"Waalaikum salam, Mas." Dewi tersenyum saat aku masuk ke dalam rumah. Di pangkuannya terdapat seroang bayi mungil sedang menggeliat di dalam selimut, mulutnya berdecak, sesekali lidahnya menjulur keluar.
Aku terpaku, tidak mengerti.
"Hilman. Bayi, Man!" seru ibu saat aku mendekat ke dalam rumah sambil menunjuk bayi yang ada di pangkuan Dewi. Di atas meja terdapat keranjang bayi beserta susu formula, botol, dan juga sepucuk surat. Vita yang ada di pangkuan ibu turun dan berjalan tertatih mendekat ke arahku, dia tersenyum dan menunjuk makhluk mungil itu. Sangat cantik sekali, hidungnya yang mungil sangat mancung, matanya sipit, dengan rambut tebal kulitnya juga putih.

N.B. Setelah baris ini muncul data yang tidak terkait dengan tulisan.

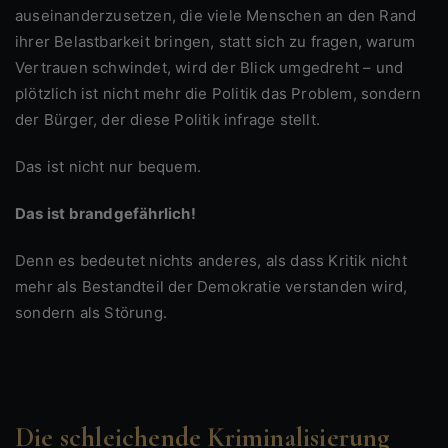
auseinanderzusetzen, die viele Menschen an den Rand
ihrer Belastbarkeit bringen, statt sich zu fragen, warum
Vertrauen schwindet, wird der Blick umgedreht – und
plötzlich ist nicht mehr die Politik das Problem, sondern
der Bürger, der diese Politik infrage stellt.
Das ist nicht nur bequem.
Das ist brandgefährlich!
Denn es bedeutet nichts anderes, als dass Kritik nicht
mehr als Bestandteil der Demokratie verstanden wird,
sondern als Störung.
Die schleichende Kriminalisierung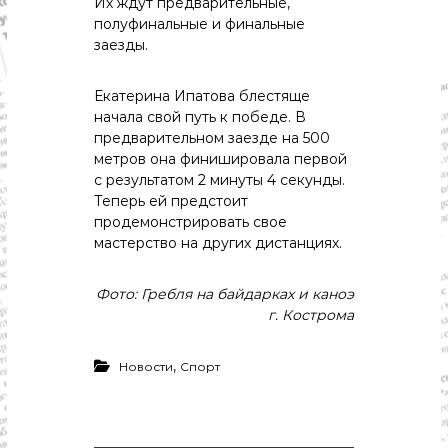
с
Их ждут предварительные,
т
полуфинальные и финальные
и
заезды.
.
Н
о
Екатерина Ипатова блестяще
в
начала свой путь к победе. В
о
предварительном заезде на 500
с
метров она финишировала первой
т
с результатом 2 минуты 4 секунды.
и
,
Теперь ей предстоит
п
продемонстрировать свое
о
мастерство на других дистанциях.
л
и
т
Фото: Гребля на байдарках и каноэ
и
г. Кострома
к
а
,
,
Новости
Спорт
э
к
о
н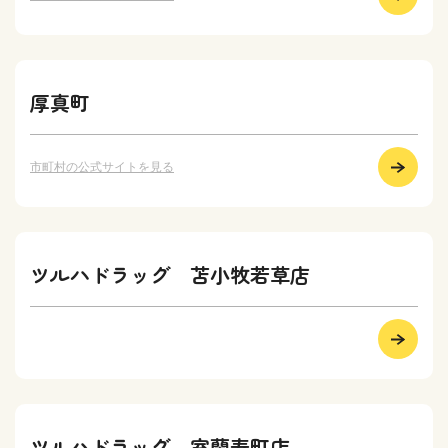
厚真町
市町村の公式サイトを見る
ツルハドラッグ 苫小牧若草店
ツルハドラッグ 室蘭寿町店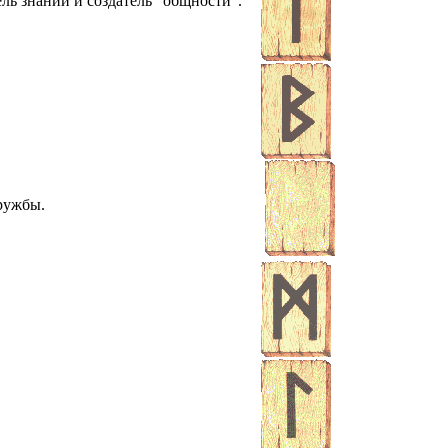
ель знаний и создатель "общности".
ружбы.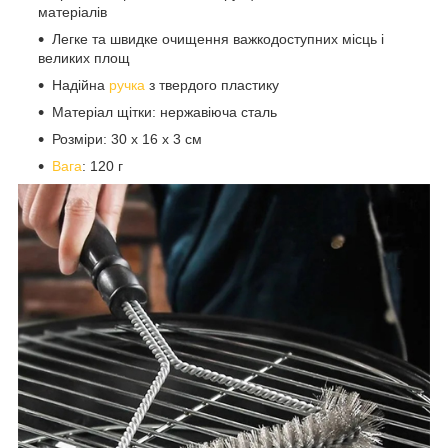
матеріалів
Легке та швидке очищення важкодоступних місць і
великих площ
Надійна
ручка
з твердого пластику
Матеріал щітки: нержавіюча сталь
Розміри: 30 x 16 x 3 см
Вага
: 120 г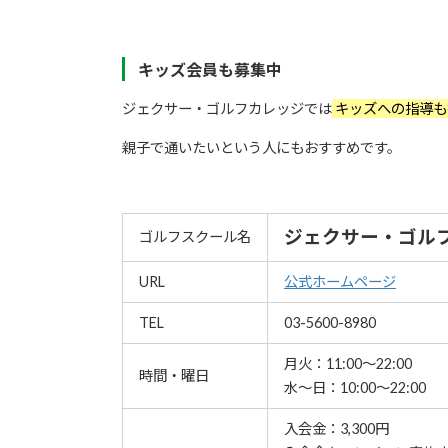
キッズ会員も募集中
ジェクサー・ゴルフカレッジでは
キッズへの指導も
親子で通いたいという人にもおすすめです。
ジェクサー・ゴル
ゴルフスクール名
URL
公式ホームページ
TEL
03-5600-8980
月火：11:00～22:00
時間・曜日
水～日：10:00～22:00
入会金：3,300円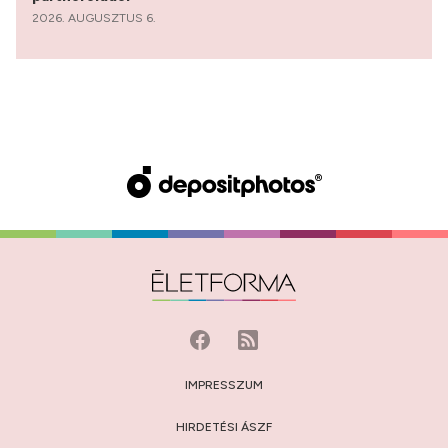
2026. AUGUSZTUS 6.
IMPRESSZUM
HIRDETÉSI ÁSZF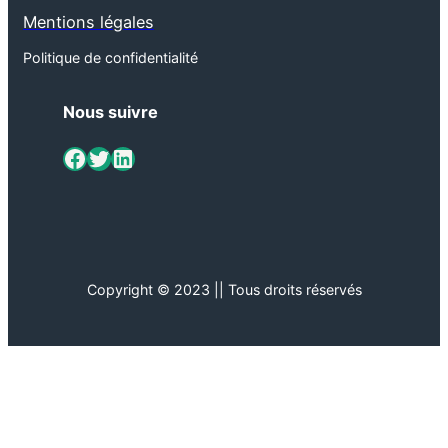
Mentions légales
Politique de confidentialité
Nous suivre
ViaMétiers sur Facebook
Twitter
LinkedIn
Copyright © 2023 || Tous droits réservés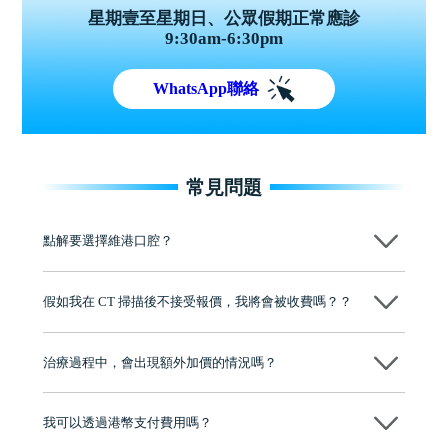
星期壹至星期日、公眾假期正常應診
9:30am-6:30pm
WhatsApp聯絡
常見問題
點解要選擇維港口腔？
維港口腔踐行「醫道濟世」的大學校訓，各分院匯聚來自香港、內地的
博士碩士高資歷牙醫，十七年穩定開診。榮獲「2024香港企業領袖品
假如我在 CT 掃描後不接受報價，我將會被收費嗎？？
牌」、「2025香港企業領袖品牌」，是諾貝爾種植系統全球放心植牙中
心，香港新城電台與廣東衛視推薦品牌
不會！只要未開始實際服務之前，你不會被收取任何費用。
至今已服務超過三十個國家和地區的顧客，受到粵港澳大灣區及周邊城
市市民極高的口碑評價及信任推薦 珠海、深圳設有八大分院，香港亦設
治療過程中，會出現額外加價的情況嗎？
有咨詢及服務保障中心，有任何問題都可以隨時預約免費咨詢，讓人十
分放心
不會，治療前我們會詳細說明治療方案及對應的價錢，顧客同意並簽字
後，我們才會正式進行診療服務
我可以透過港幣支付費用嗎？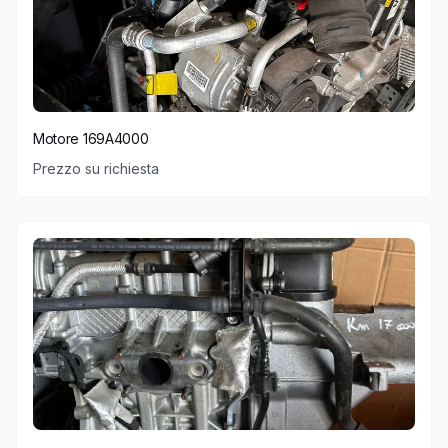
Motore 169A4000
Prezzo su richiesta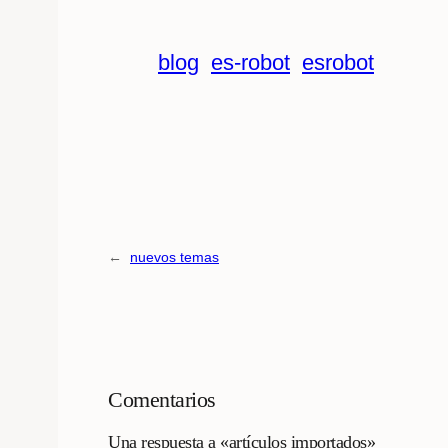
blog
es-robot
esrobot
←
nuevos temas
Comentarios
Una respuesta a «artículos importados»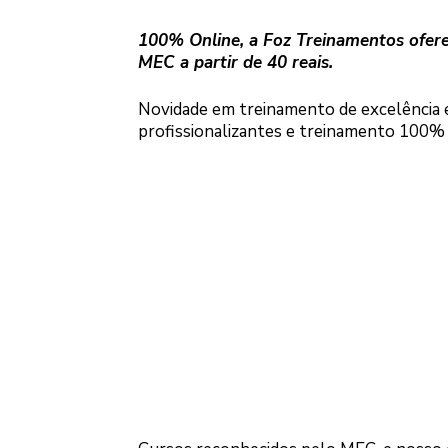
100% Online, a Foz Treinamentos oferec
MEC a partir de 40 reais.
Novidade em treinamento de excelência 
profissionalizantes e treinamento 100% 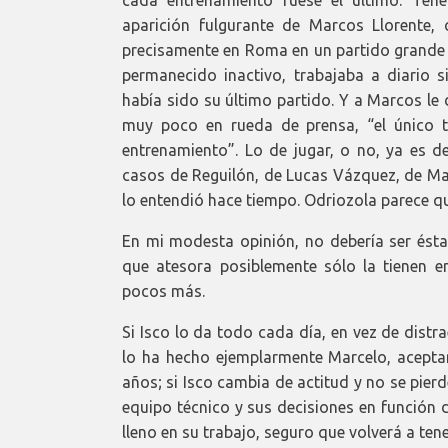
cada entrenamiento fuese el último. Ten
aparición fulgurante de Marcos Llorente, 
precisamente en Roma en un partido grande y
permanecido inactivo, trabajaba a diario
había sido su último partido. Y a Marcos le 
muy poco en rueda de prensa, “el único t
entrenamiento”. Lo de jugar, o no, ya es d
casos de Reguilón, de Lucas Vázquez, de Mar
lo entendió hace tiempo. Odriozola parece q
En mi modesta opinión, no debería ser ésta
que atesora posiblemente sólo la tienen e
pocos más.
Si Isco lo da todo cada día, en vez de distr
lo ha hecho ejemplarmente Marcelo, acepta
años; si Isco cambia de actitud y no se pierd
equipo técnico y sus decisiones en función de
lleno en su trabajo, seguro que volverá a te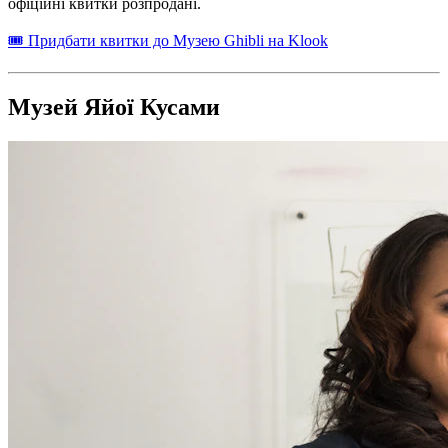
офіційні квитки розпродані.
🎟 Придбати квитки до Музею Ghibli на Klook
Музей Яйої Кусами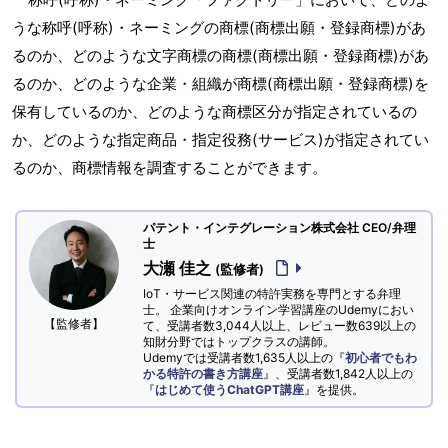
うな称呼(呼称)・ネーミングの商標(商標出願・登録商標)があ
るのか、どのような文字商標の商標(商標出願・登録商標)があ
るのか、どのような企業・組織が商標(商標出願・登録商標)を
保有しているのか、どのような商標区分が指定されているの
か、どのような指定商品・指定役務(サービス)が指定されてい
るのか、商標情報を調査することができます。
パテント・インテグレーション株式会社 CEO/弁理
士
大瀬 佳之
(監修者)
IoT・サービス関連の特許実務を専門とする弁理
士。 企業向けオンライン学習講座のUdemyにおい
【監修者】
て、受講者数3,044人以上、レビュー数639以上の
知財分野ではトップクラスの講師。
Udemyでは受講者数1,635人以上の『
初心者でもわ
かる特許の書き方講座
』、受講者数1,842人以上の
『
はじめて使うChatGPT講座
』を提供。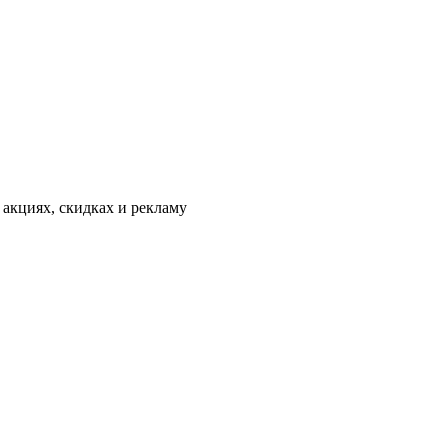
 акциях, скидках и рекламу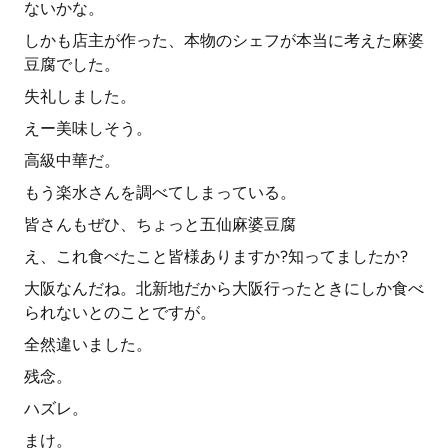
ないかな。
しかも店主が作った、本物のシェフが本当に考えた麻婆
豆腐でした。
失礼しました。
えー美味しそう。
高級中華だ。
もう楽水さんを調べてしまっている。
皆さんもぜひ、ちょっと五仙麻婆豆腐
え、これ食べたこと皆様ありますか?知ってましたか?
大阪なんだね。北新地だから大阪行ったときにしか食べ
られないとのことですが。
全然違いました。
残念。
ハズレ。
まけ。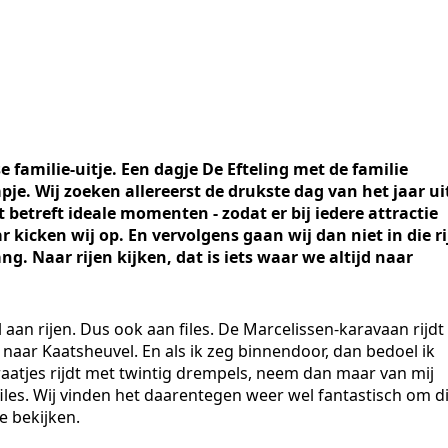
se familie-uitje. Een dagje De Efteling met de familie
je. Wij zoeken allereerst de drukste dag van het jaar uit
betreft ideale momenten - zodat er bij iedere attractie
 kicken wij op. En vervolgens gaan wij dan niet in die ri
ng. Naar rijen kijken, dat is iets waar we altijd naar
aan rijen. Dus ook aan files. De Marcelissen-karavaan rijdt
aar Kaatsheuvel. En als ik zeg binnendoor, dan bedoel ik
raatjes rijdt met twintig drempels, neem dan maar van mij
files. Wij vinden het daarentegen weer wel fantastisch om d
e bekijken.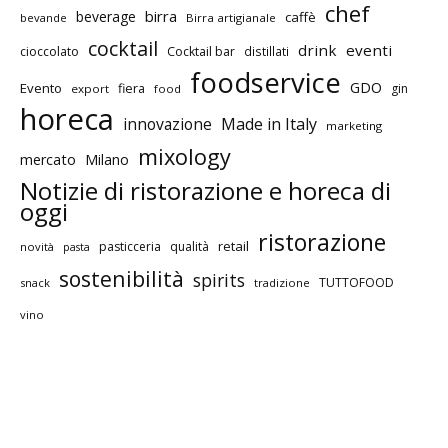
chef
birra
beverage
caffè
bevande
Birra artigianale
cocktail
drink
eventi
cioccolato
Cocktail bar
distillati
foodservice
GDO
Evento
fiera
gin
export
food
horeca
innovazione
Made in Italy
marketing
mixology
mercato
Milano
Notizie di ristorazione e horeca di
oggi
ristorazione
retail
pasticceria
qualità
novità
pasta
sostenibilità
spirits
TUTTOFOOD
snack
tradizione
vino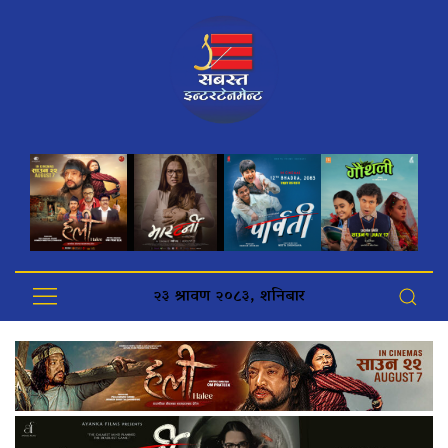
२३ श्रावण २०८३, शनिबार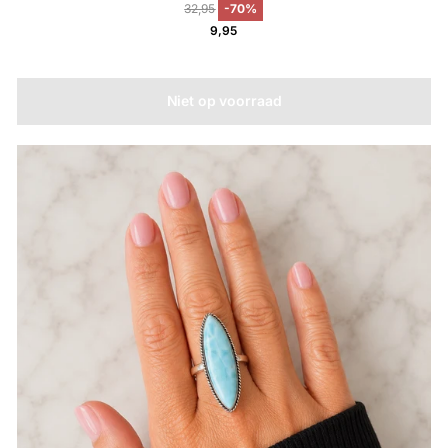
32,95
-70%
9,95
Niet op voorraad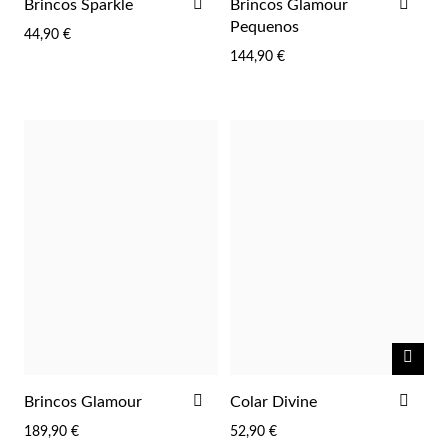
ADICIONAR
ADI
Pérolas
Brincos Sparkle
Brincos Glamour
AOS
AOS
Pequenos
44,90 €
FAVORITOS
FAV
144,90 €
NOTI
ME
ADICIONAR
ADI
Brincos Glamour
Colar Divine
AOS
AOS
189,90 €
52,90 €
FAVORITOS
FAV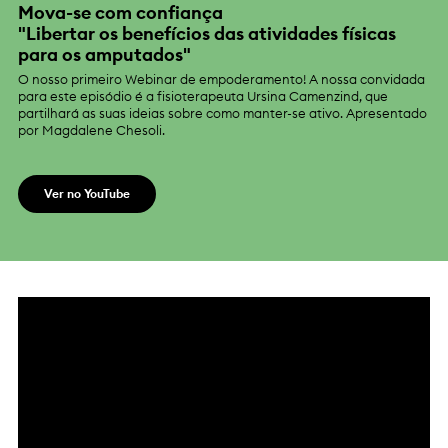
Mova-se com confiança
"Libertar os benefícios das atividades físicas
para os amputados"
O nosso primeiro Webinar de empoderamento! A nossa convidada
para este episódio é a fisioterapeuta Ursina Camenzind, que
partilhará as suas ideias sobre como manter-se ativo. Apresentado
por Magdalene Chesoli.
Ver no YouTube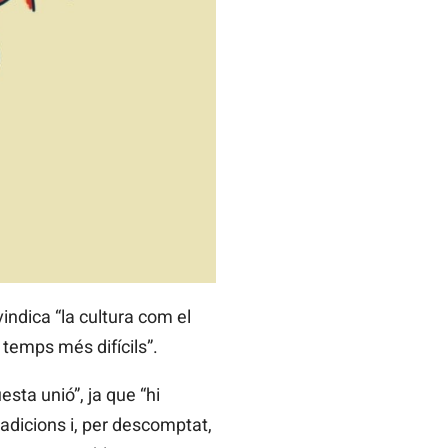
ivindica “la cultura com el
 temps més difícils”.
esta unió”, ja que “hi
adicions i, per descomptat,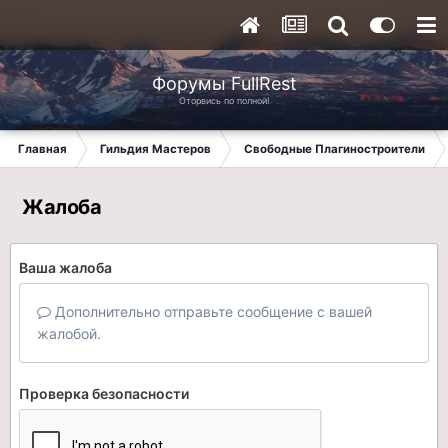
Форумы FullRest
Оторвись по полной!
Главная
Гильдия Мастеров
Свободные Плагиностроители
Жалоба
Ваша жалоба
Дополнительно отправьте сообщение с вашей
жалобой.
Проверка безопасности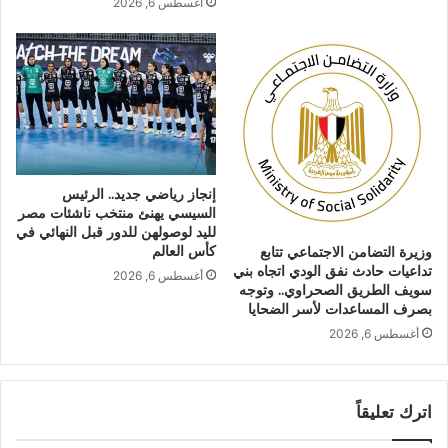
أغسطس 6, 2026
إنجاز رياضي جديد.. الرئيس
السيسي يهنئ منتخب ناشئات مصر
لليد لوصولهن للدور قبل النهائي في
كأس العالم
وزيرة التضامن الاجتماعي تتابع
تداعيات حادث نفق الودي اتجاه بني
أغسطس 6, 2026
سويف الطريق الصحراوي.. وتوجه
بصرف المساعدات لأسر الضحايا
أغسطس 6, 2026
اترك تعليقاً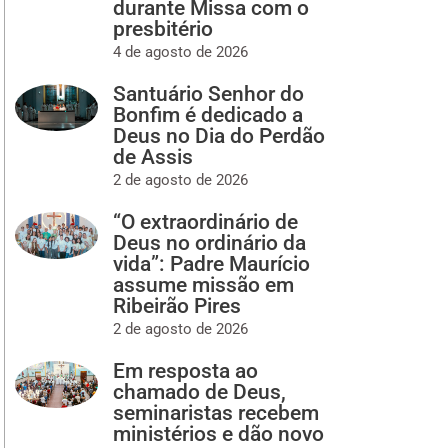
durante Missa com o
presbitério
4 de agosto de 2026
Santuário Senhor do
Bonfim é dedicado a
Deus no Dia do Perdão
de Assis
2 de agosto de 2026
“O extraordinário de
Deus no ordinário da
vida”: Padre Maurício
assume missão em
Ribeirão Pires
2 de agosto de 2026
Em resposta ao
chamado de Deus,
seminaristas recebem
ministérios e dão novo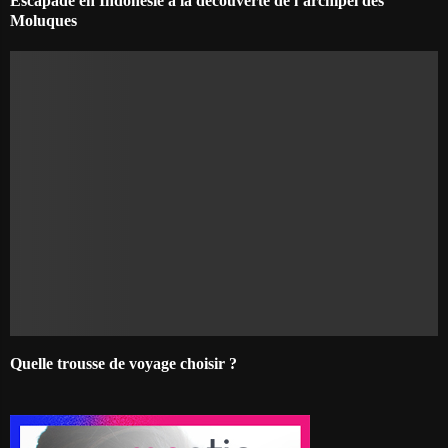
Escapade en Indonésie à la découverte de l’archipel des
Moluques
Quelle trousse de voyage choisir ?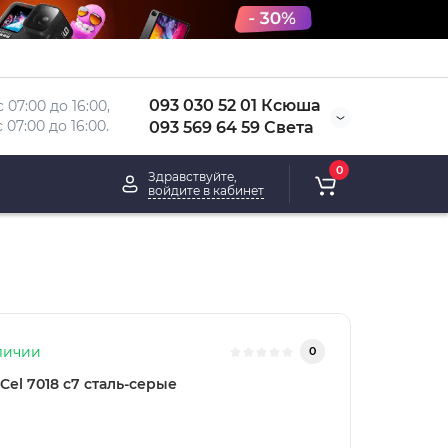
093 030 52 01 Ксюша
 07:00 до 16:00, 
 
07:00 до 16:00.
093 569 64 59 Света
0
Здравствуйте,
войдите в кабинет
личии
0
Cel 7018 c7 сталь-серые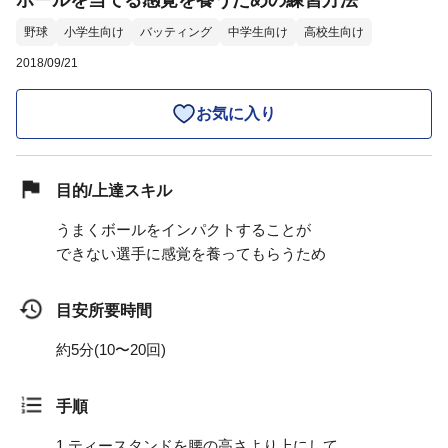
ボールを当てる感覚を養うための練習方法
野球
小学生向け
バッティング
中学生向け
高校生向け
2018/09/21
お気に入り
目的/上達スキル
うまくボールをインパクトすることが
できない選手に感覚を養ってもらうため
目安所要時間
約5分(10〜20回)
手順
1.
ティースタンドを腰の高さより上にして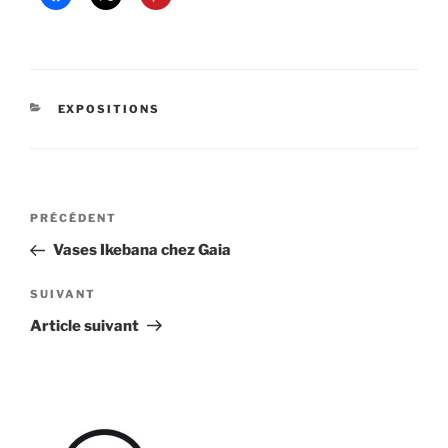
CATÉGORIES
EXPOSITIONS
Navigation
Article
PRÉCÉDENT
de
précédent
Vases Ikebana chez Gaia
l’article
Article
SUIVANT
suivant
Article suivant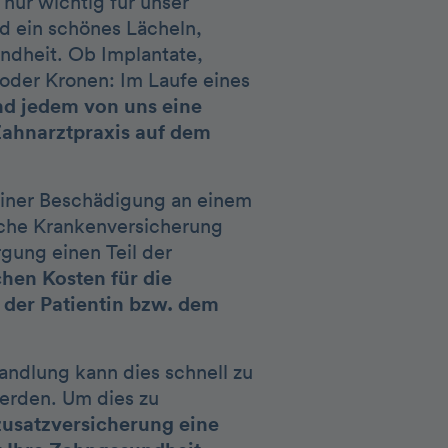
 nur wichtig für unser
d ein schönes Lächeln,
ndheit. Ob Implantate,
 oder Kronen: Im Laufe eines
und jedem von uns eine
Zahnarztpraxis auf dem
einer Beschädigung an einem
iche Krankenversicherung
gung einen Teil der
chen Kosten für die
 der Patientin bzw. dem
ndlung kann dies schnell zu
werden. Um dies zu
zusatzversicherung eine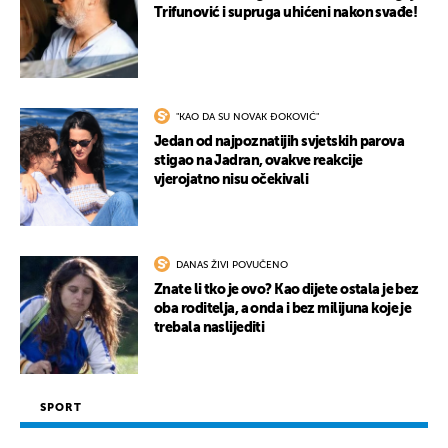
Trifunović i supruga uhićeni nakon svađe!
"KAO DA SU NOVAK ĐOKOVIĆ"
Jedan od najpoznatijih svjetskih parova
stigao na Jadran, ovakve reakcije
vjerojatno nisu očekivali
DANAS ŽIVI POVUČENO
Znate li tko je ovo? Kao dijete ostala je bez
oba roditelja, a onda i bez milijuna koje je
trebala naslijediti
SPORT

"Ada bayi disimpan di depan rumah, Mas. Boleh aku asuh dia?" tanya Dewi dengan sumringah.
"Sini dulu, Man. Duduk," ucap Bu RT yang menepuk tempat kosong di sampingnya. Aku menurut saja, masih bingung dengan apa yang terjadi.
"Ini, Man. Tadi saya dapat laporan dari Dewi, di teras ada bayi sama ini." Bu RT menyerahkan sepucuk surat kepadaku. Segera aku membaca surat tersebut yang isinya adalah permintaan maaf dari seseorang yang menitipkan anak ini pada kami. Dari tulisannya, aku kira ini adalah tulisan seorang wanita, sangat rapi sekali, juga ada beberapa titik bekas basah. Apakah dia menulis sambil menangis?
"Mas, boleh ya kita asuh dia? Di sana dia suruh kita rawat bayi ini dengan baik." Dewi menatapku, dari sorot matanya terlihat penuh harap, menunggu jawaban dariku. Aku menatap ibu, ibu hanya tersenyum saja.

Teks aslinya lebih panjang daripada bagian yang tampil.